Los cuatro apartamentos quedaban en el último piso de diferentes edificios. Eran de dos amplios dormitorios, cada una con baño y closet, sala, comedor, cocina completamente equipada y baño de visitas. Había un estudio con un gran escritorio; silla giratoria -de las anatómicas-; estantes empotrado a la pared que iban del piso al techo con libros y decoraciones; un plasma de 65”; una laptop de última generación; impresora multifuncional, y diferentes accesorios y materiales de oficina. Al lado del estudio, había una habitación que habían acondicionado como sala de costura. Tenía una máquina de coser, una remalladora, una máquina de bordado, una gran mesa de trabajo, estantes con cajas que guardaban materiales y accesorios para la confección de prendas, y un maniquí.

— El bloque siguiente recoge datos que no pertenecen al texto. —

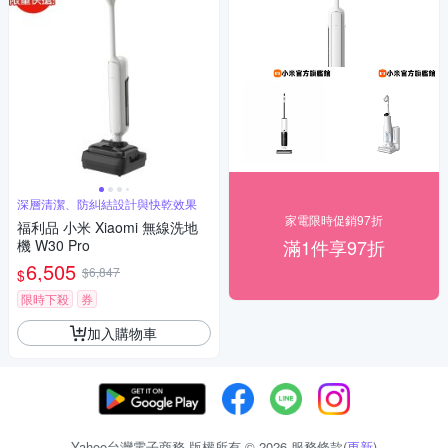
深層清潔、防糾結設計與快乾效果
家電限時促銷97折
福利品 小米 Xiaomi 無線洗地
滿1件享97折
機 W30 Pro
6,505
$6,847
$
限時下殺
券
加入購物車
Yahoo台灣電子商務 版權所有 © 2026 服務條款(
更新
)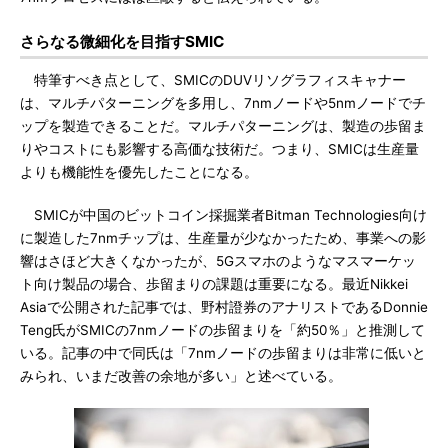
さらなる微細化を目指すSMIC
特筆すべき点として、SMICのDUVリソグラフィスキャナー
は、マルチパターニングを多用し、7nmノードや5nmノードでチ
ップを製造できることだ。マルチパターニングは、製造の歩留ま
りやコストにも影響する高価な技術だ。つまり、SMICは生産量
よりも機能性を優先したことになる。
SMICが中国のビットコイン採掘業者Bitman Technologies向け
に製造した7nmチップは、生産量が少なかったため、事業への影
響はさほど大きくなかったが、5Gスマホのようなマスマーケッ
ト向け製品の場合、歩留まりの課題は重要になる。最近Nikkei
Asiaで公開された記事では、野村證券のアナリストであるDonnie
Teng氏がSMICの7nmノードの歩留まりを「約50％」と推測して
いる。記事の中で同氏は「7nmノードの歩留まりは非常に低いと
みられ、いまだ改善の余地が多い」と述べている。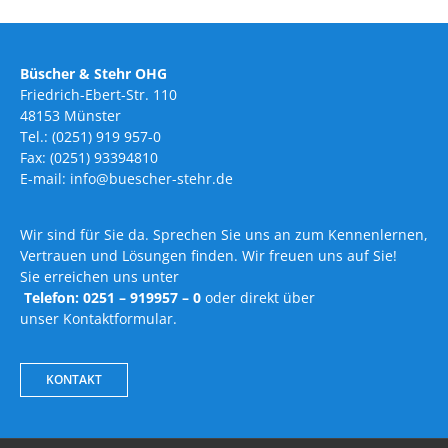
Büscher & Stehr OHG
Friedrich-Ebert-Str. 110
48153 Münster
Tel.: (0251) 919 957-0
Fax: (0251) 93394810
E-mail: info@buescher-stehr.de
Wir sind für Sie da. Sprechen Sie uns an zum Kennenlernen,
Vertrauen und Lösungen finden. Wir freuen uns auf Sie!
Sie erreichen uns unter
Telefon: 0251 – 919957 – 0
oder direkt über
unser Kontaktformular.
KONTAKT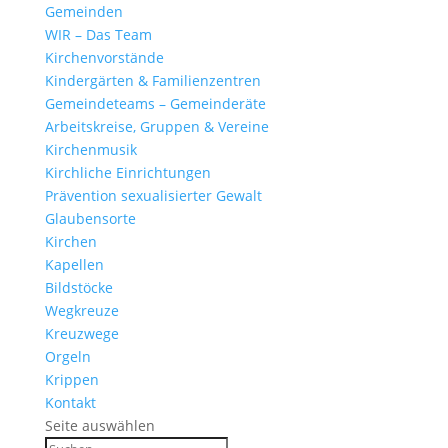
Gemeinden
WIR – Das Team
Kirchen­vor­stände
Kinder­gärten & Familienzentren
Gemein­de­teams – Gemeinderäte
Arbeits­kreise, Gruppen & Vereine
Kirchen­musik
Kirch­liche Einrichtungen
Präven­tion sexua­li­sierter Gewalt
Glau­ben­s­orte
Kirchen
Kapellen
Bild­stöcke
Wegkreuze
Kreuz­wege
Orgeln
Krippen
Kontakt
Seite auswählen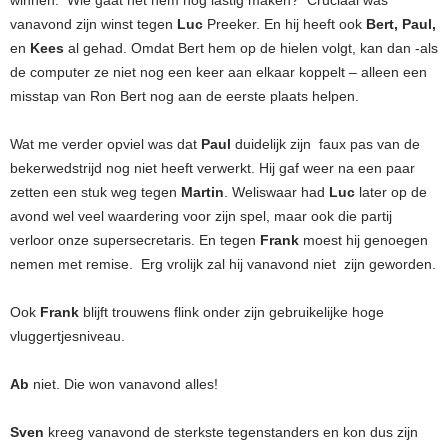
winnen. Wie gaat het hem nog lastig maken? Cruciaal was
vanavond zijn winst tegen
Luc
Preeker. En hij heeft ook
Bert, Paul,
en
Kees
al gehad. Omdat Bert hem op de hielen volgt, kan dan -als
de computer ze niet nog een keer aan elkaar koppelt – alleen een
misstap van Ron Bert nog aan de eerste plaats helpen.
Wat me verder opviel was dat
Paul
duidelijk zijn faux pas van de
bekerwedstrijd nog niet heeft verwerkt. Hij gaf weer na een paar
zetten een stuk weg tegen
Martin
. Weliswaar had
Luc
later op de
avond wel veel waardering voor zijn spel, maar ook die partij
verloor onze supersecretaris. En tegen
Frank
moest hij genoegen
nemen met remise. Erg vrolijk zal hij vanavond niet zijn geworden.
Ook
Frank
blijft trouwens flink onder zijn gebruikelijke hoge
vluggertjesniveau.
Ab
niet. Die won vanavond alles!
Sven
kreeg vanavond de sterkste tegenstanders en kon dus zijn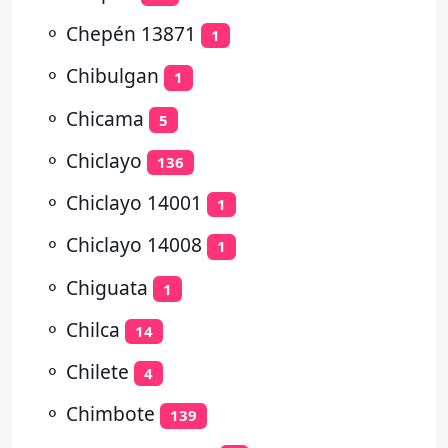
⚬
Chepén 13871
1
⚬
Chibulgan
1
⚬
Chicama
5
⚬
Chiclayo
136
⚬
Chiclayo 14001
1
⚬
Chiclayo 14008
1
⚬
Chiguata
1
⚬
Chilca
14
⚬
Chilete
4
⚬
Chimbote
139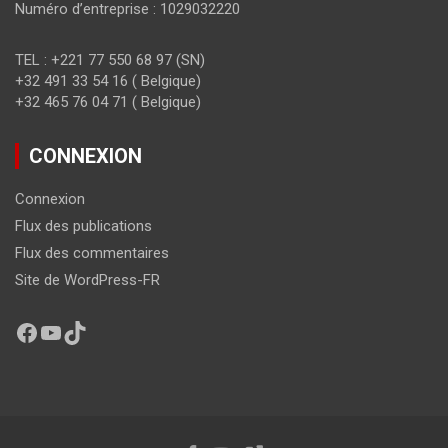
Numéro d’entreprise : 1029032220
TEL : +221 77 550 68 97 (SN)
+32 491 33 54 16 ( Belgique)
+32 465 76 04 71 ( Belgique)
CONNEXION
Connexion
Flux des publications
Flux des commentaires
Site de WordPress-FR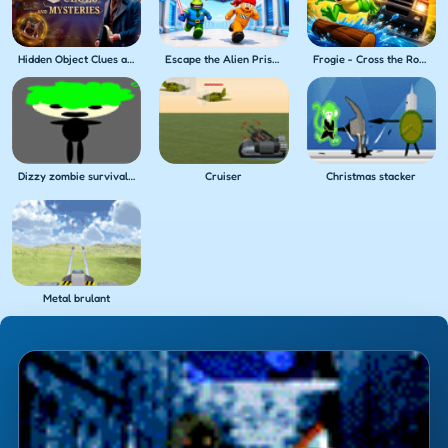
Hidden Object Clues and Mysteries
Escape the Alien Prison
Frogie - Cross the Roads
Dizzy zombie survival v1
Cruiser
Christmas stacker
Metal brulant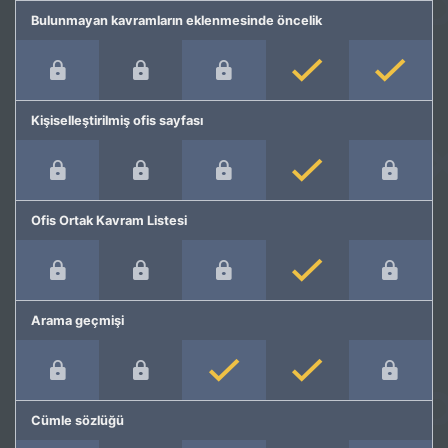
Bulunmayan kavramların eklenmesinde öncelik
Kişiselleştirilmiş ofis sayfası
Ofis Ortak Kavram Listesi
Arama geçmişi
Cümle sözlüğü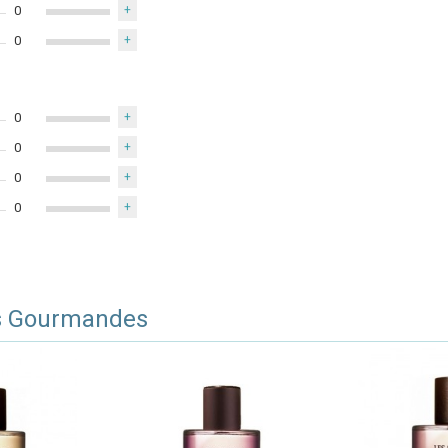
0
+
0
+
0
+
0
+
0
+
0
+
s Gourmandes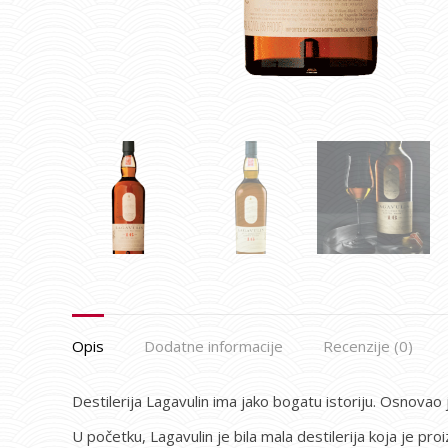
Opis
Dodatne informacije
Recenzije (0)
Destilerija Lagavulin ima jako bogatu istoriju. Osnovao
U početku, Lagavulin je bila mala destilerija koja je pr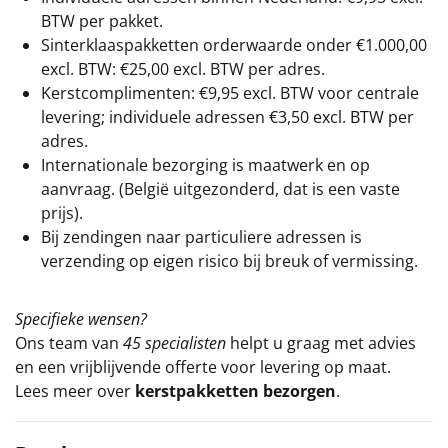
BTW per pakket.
Sinterklaaspakketten orderwaarde onder €
1.000,00
excl. BTW: €25,00 excl. BTW per adres.
Kerstcomplimenten: €9,95 excl. BTW voor centrale
levering; individuele adressen €3,50 excl. BTW per
adres.
Internationale bezorging is maatwerk en op
aanvraag. (België uitgezonderd, dat is een vaste
prijs).
Bij zendingen naar particuliere adressen is
verzending op eigen risico bij breuk of vermissing.
Specifieke wensen?
Ons team van
45 specialisten
helpt u graag met advies
en een vrijblijvende offerte voor levering op maat.
Lees meer over
kerstpakketten bezorgen
.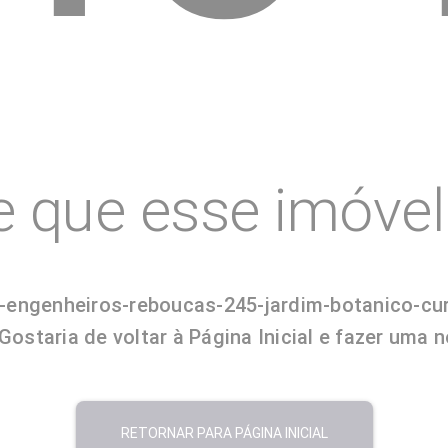
e que esse imóvel 
-engenheiros-reboucas-245-jardim-botanico-curi
ostaria de voltar à Página Inicial e fazer uma 
RETORNAR PARA PÁGINA INICIAL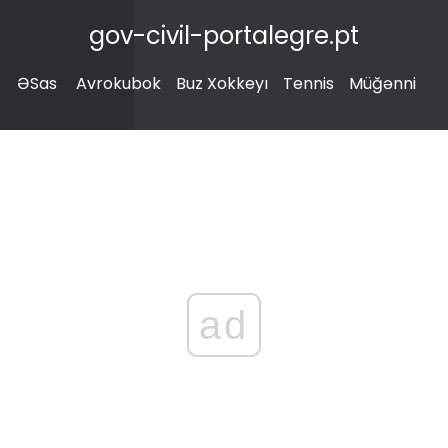
gov-civil-portalegre.pt
ƏSas
Avrokubok
Buz Xokkeyı
Tennis
Müğənni
ad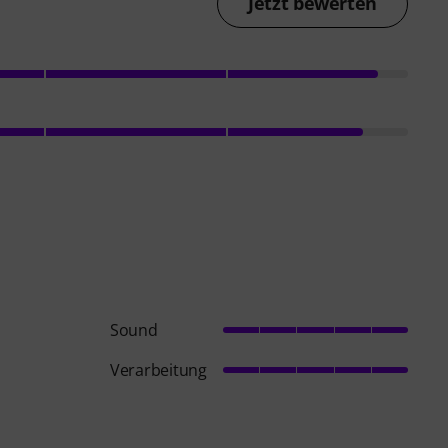
Jetzt bewerten
Sound
Verarbeitung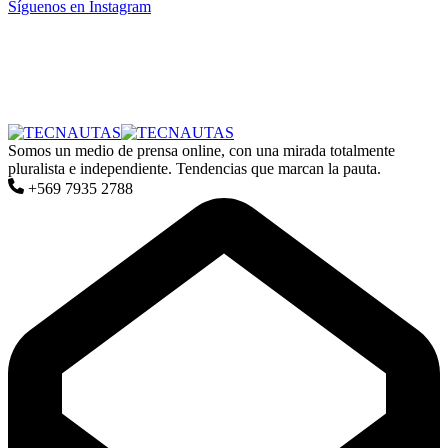
Síguenos en Instagram
Somos un medio de prensa online, con una mirada totalmente
pluralista e independiente. Tendencias que marcan la pauta.
+569 7935 2788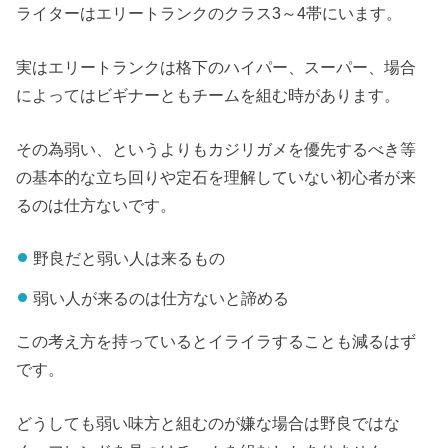
ライターはエリートランクのクラス3～4帯にいます。
実はエリートランクは格下のハイパー、スーパー、場合
によってはビギナーともチームを組む時があります。
その為弱い、というよりもカジリガメを優先するべき等
の基本的な立ち回りや定石を理解していない初心者が来
るのは仕方ないです。
野良だと弱い人は来るもの
弱い人が来るのは仕方ないと諦める
この考え方を持っているとイライラすることも減るはず
です。
どうしても弱い味方と組むのが嫌な場合は野良ではな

Los cuatro tenían la misma distribución, en donde primaba el concepto abierto, la diferencia radicaba en el diseño de interiores y la vista desde el balcón que se daba paso al cruzar la sala. Me enamoré del paisaje que se podía ver desde el apartamento que estaba en el ala oeste. Podía ver el ocaso que teñía en tonos rojos y anaranjados la playa del distrito de Miraflores, los jardines del Country Club Golf Los Incas, el parque El Olivar y percibir una ligera brisa. Estaba encantada con ese apartamento por su diseño minimalista en colores claros. Era perfecto.
- Te gustó este, ¿verdad? -preguntó Katha sacándome de la ensoñación de mis pensamientos-. Esa carita solo la has puesto en este. En los otros se te notó impactada, pero tu expresión de que te imaginas viviendo aquí solo apareció cuando te diste cuenta de la vista que tienes desde este balcón.
- Es hermosa, pero es mucho para mí -argumenté con un tono de tristeza.
- Solo tiene que indicarme que este es el apartamento que desea para explicarle el ingreso con clave digital de la puerta, el sistema de seguridad, el de luces y sonido, el aplicativo para programar el servicio de limpieza y lavandería, así como los números y correos de la recepción y oficinas administrativas –dijo Braun mostrándome la tablet con la que se controlaba y accedía a todos los servicios.